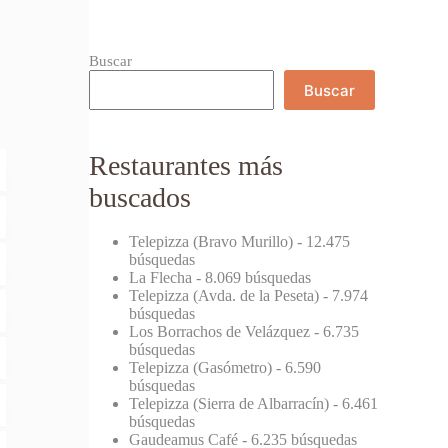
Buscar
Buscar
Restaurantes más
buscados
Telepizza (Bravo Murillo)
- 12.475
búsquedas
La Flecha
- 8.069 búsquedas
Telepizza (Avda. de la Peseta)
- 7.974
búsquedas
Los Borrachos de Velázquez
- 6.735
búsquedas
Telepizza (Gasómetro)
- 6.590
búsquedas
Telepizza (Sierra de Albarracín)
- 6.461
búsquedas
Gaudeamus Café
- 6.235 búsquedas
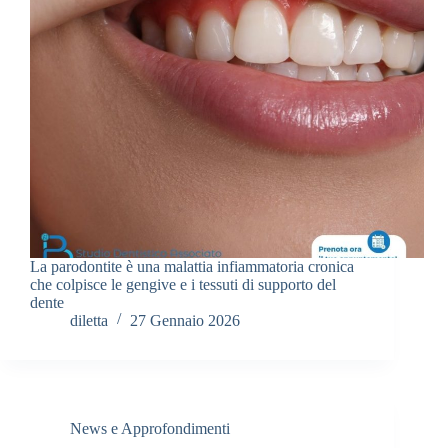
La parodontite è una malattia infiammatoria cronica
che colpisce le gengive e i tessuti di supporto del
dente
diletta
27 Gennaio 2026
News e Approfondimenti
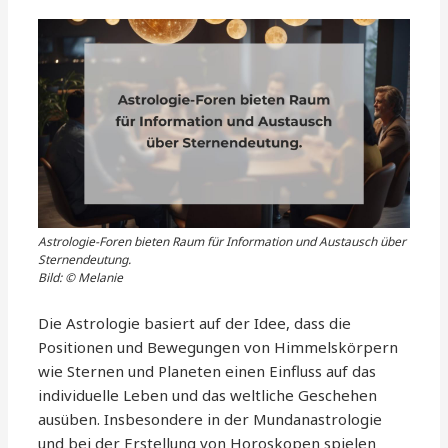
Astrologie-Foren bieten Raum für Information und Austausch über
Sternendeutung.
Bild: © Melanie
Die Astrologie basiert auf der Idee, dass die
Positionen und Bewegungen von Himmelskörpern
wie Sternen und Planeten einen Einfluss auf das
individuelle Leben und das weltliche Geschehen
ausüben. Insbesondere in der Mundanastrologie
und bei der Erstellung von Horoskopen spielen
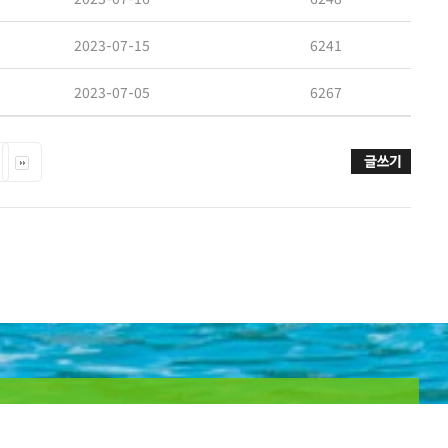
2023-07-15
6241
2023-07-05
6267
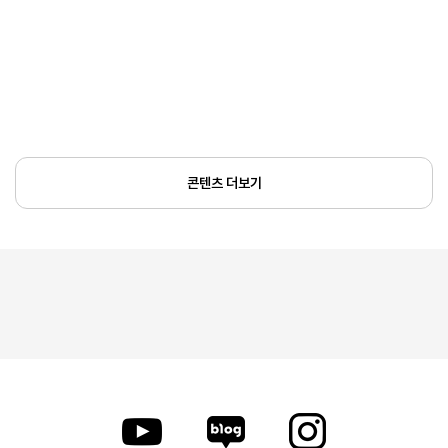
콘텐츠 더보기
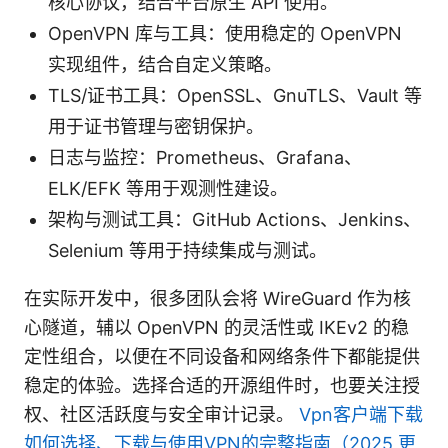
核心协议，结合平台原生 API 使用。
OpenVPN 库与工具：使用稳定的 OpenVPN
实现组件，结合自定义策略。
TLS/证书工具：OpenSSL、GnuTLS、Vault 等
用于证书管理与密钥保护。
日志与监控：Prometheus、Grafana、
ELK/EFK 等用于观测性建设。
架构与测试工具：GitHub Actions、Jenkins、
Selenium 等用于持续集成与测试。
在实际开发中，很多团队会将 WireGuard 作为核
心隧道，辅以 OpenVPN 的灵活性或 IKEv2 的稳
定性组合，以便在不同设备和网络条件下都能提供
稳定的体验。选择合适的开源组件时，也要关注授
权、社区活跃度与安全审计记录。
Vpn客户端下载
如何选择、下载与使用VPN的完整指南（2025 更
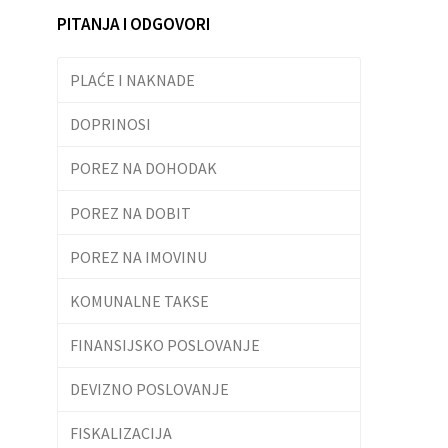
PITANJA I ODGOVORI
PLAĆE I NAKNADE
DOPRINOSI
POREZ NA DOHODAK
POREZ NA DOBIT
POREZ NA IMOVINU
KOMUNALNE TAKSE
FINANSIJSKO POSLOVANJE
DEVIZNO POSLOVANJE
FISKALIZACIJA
☆ ☆ ☆ ☆ ☆ ☆ ☆
> [Exercise goal] Output, exactly and without pictures, the lines above that run from the one containing "心隧道，辅以 OpenVPN 的灵活性或 IKEv2 的稳" through the last line of the entries, inclusive.

> [Solution for this exercise]
心隧道，辅以 OpenVPN 的灵活性或 IKEv2 的稳
定性组合，以便在不同设备和网络条件下都能提供
稳定的体验。选择合适的开源组件时，也要关注授
权、社区活跃度与安全审计记录。
Vpn客户端下载
如何选择、下载与使用VPN的完整指南（2025 更
PITANJA I ODGOVORI
PLAĆE I NAKNADE
DOPRINOSI
POREZ NA DOHODAK
POREZ NA DOBIT
POREZ NA IMOVINU
KOMUNALNE TAKSE
FINANSIJSKO POSLOVANJE
DEVIZNO POSLOVANJE
FISKALIZACIJA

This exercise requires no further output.